I reassembled everything in reverse order, plugged it in, and, while setting the clock, discovered the Start button once again worked perfectly.
It’s a classic laying-on of hands repair: take something apart, replace nothing, reassemble, and it works!
If the Start button is not part of the overall switch matrix, with a separate conductor through the ribbon cable, un- and re- plugging would be enough to restore a flaky contact. We’ll never know the rest of the story, although with this post as a reminder, maybe I can remember to tear the matrix apart when we scrap it out.
Although replacing the Sonicare E5000 battery six years ago was supposed to be the last time I’d do that, the poor thing died leaving most of a year’s supply of brush heads in the drawer.
Half a quartet of NiMH AA cells should keep it happy while using up that stash:
Sonicare Toothbrush – NiMH AA cells installed
The AA cells sit at a jaunty angle due to re-re-using the original contact tabs soldered into the PCB.
I’m getting pretty good at taping the case closed:
Sonicare Toothbrush – Kapton tape
Although I have no pictures to prove it, the other half of the AA cell quartet restored youthful vigor to the Norelco T770 beard trimmer. Having interior pictures made finding and popping its case latches so much easier.
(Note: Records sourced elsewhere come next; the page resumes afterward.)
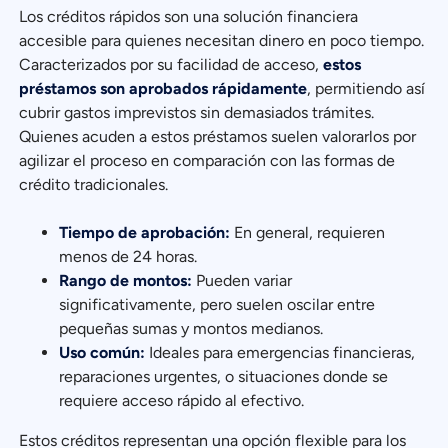
Los créditos rápidos son una solución financiera
accesible para quienes necesitan dinero en poco tiempo.
Caracterizados por su facilidad de acceso,
estos
préstamos son aprobados rápidamente
, permitiendo así
cubrir gastos imprevistos sin demasiados trámites.
Quienes acuden a estos préstamos suelen valorarlos por
agilizar el proceso en comparación con las formas de
crédito tradicionales.
Tiempo de aprobación:
En general, requieren
menos de 24 horas.
Rango de montos:
Pueden variar
significativamente, pero suelen oscilar entre
pequeñas sumas y montos medianos.
Uso común:
Ideales para emergencias financieras,
reparaciones urgentes, o situaciones donde se
requiere acceso rápido al efectivo.
Estos créditos representan una opción flexible para los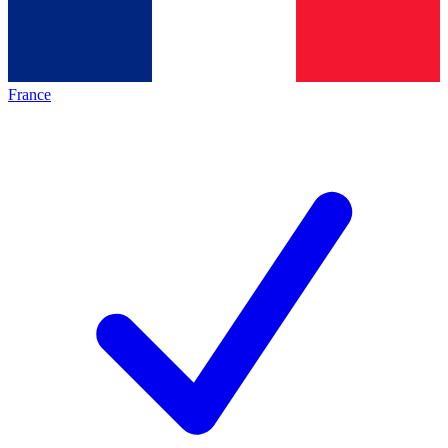
France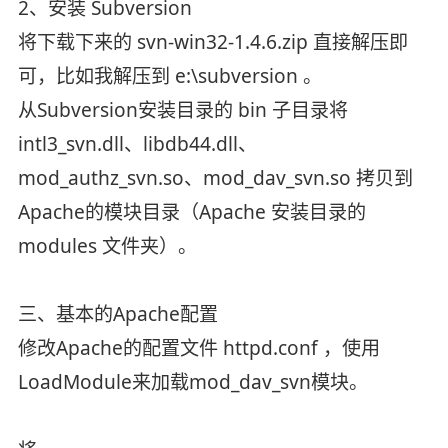
2、安装 Subversion
将下载下来的 svn-win32-1.4.6.zip 直接解压即
可，比如我解压到 e:\subversion 。
从Subversion安装目录的 bin 子目录将
intl3_svn.dll、libdb44.dll、
mod_authz_svn.so、mod_dav_svn.so 拷贝到
Apache的模块目录（Apache 安装目录的
modules 文件夹）。
三、基本的Apache配置
修改Apache的配置文件 httpd.conf ，使用
LoadModule来加载mod_dav_svn模块。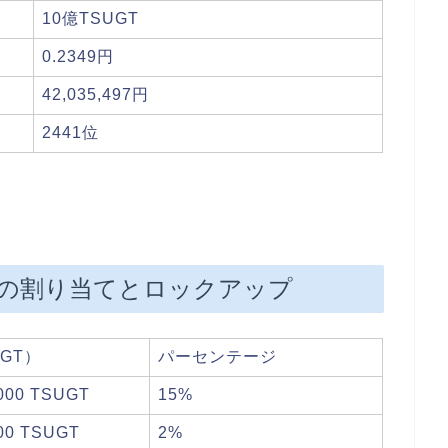
10億TSUGT
0.2349円
42,035,497円
2441位
の割り当てとロックアップ
UGT）
パーセンテージ
,000 TSUGT
15%
000 TSUGT
2%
If they think you’re crude, go technical; if they think you’re technical, go crude. I’m a very technical boy. So I decided to get as crude as possible. These days, thought, you have to be pretty technical before you can even aspire to crudeness.
William Gibson — Johnny Mnemonic
Now that the trees have shed most of their leaves / needles, it’s time to get the accumulation off the roof edges. Fortunately, the upstairs windows overlook the biggest piles and, after I considered and rapidly rejected the notion of using the wind stick, Mary convinced me a roof rake would suffice by deploying a too-short broom.
After considering and rejecting several decreasingly elaborate variations of 3D-printed pole-to-pusher-plate adapter nonsense that almost involved our pole saw, this happened:
Roof Rake – in use
The wood pole comes from a left-behind assortment atop the garage’s open ceiling joists and the pusher plate comes from the cardboard box treasure trove.
A laser cutter makes close-fitting rings and hot-melt glue sticks those plates together with gleeful abandon:
Roof Rake – detail
The blue-and-white cardboard plate consists of two box flaps glued together, the glued-up stack of half a dozen rings transfers the torque from the plate to the pole, and the whole affair took the better part of fifteen minutes from idea to cool-enough glue.
It’s back on the garage joists for next year, unless we decide that pole has a higher purpose in life. Worst case, it loses two inches of length.
Bonus: Chore accomplished before the predicted weekend snowfall!